• **Try it**:
From the entries that follow, copy exactly the lines beginning at the line holding "Πόλυ Δεδέογλου, Γιώργος" and continuing through the line holding "Σωτήρης Πολύζος".

• **Records provided**:
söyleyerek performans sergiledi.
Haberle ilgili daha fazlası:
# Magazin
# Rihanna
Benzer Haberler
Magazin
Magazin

* * *

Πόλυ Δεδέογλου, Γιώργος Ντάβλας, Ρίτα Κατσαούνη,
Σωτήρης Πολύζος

• **Solution below**:
Πόλυ Δεδέογλου, Γιώργος Ντάβλας, Ρίτα Κατσαούνη,
Σωτήρης Πολύζος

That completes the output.